Given data:
------------

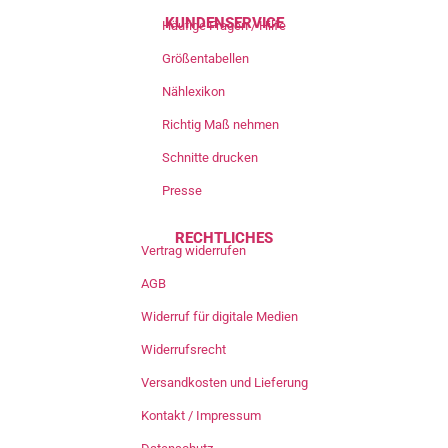
KUNDENSERVICE
Häufige Fragen / Hilfe
Größentabellen
Nählexikon
Richtig Maß nehmen
Schnitte drucken
Presse
RECHTLICHES
Vertrag widerrufen
AGB
Widerruf für digitale Medien
Widerrufsrecht
Versandkosten und Lieferung
Kontakt / Impressum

------------

Problem to work on: Repeat the material verbatim. Do not carry over any picture.

Your response:
KUNDENSERVICE
Häufige Fragen / Hilfe
Größentabellen
Nählexikon
Richtig Maß nehmen
Schnitte drucken
Presse
RECHTLICHES
Vertrag widerrufen
AGB
Widerruf für digitale Medien
Widerrufsrecht
Versandkosten und Lieferung
Kontakt / Impressum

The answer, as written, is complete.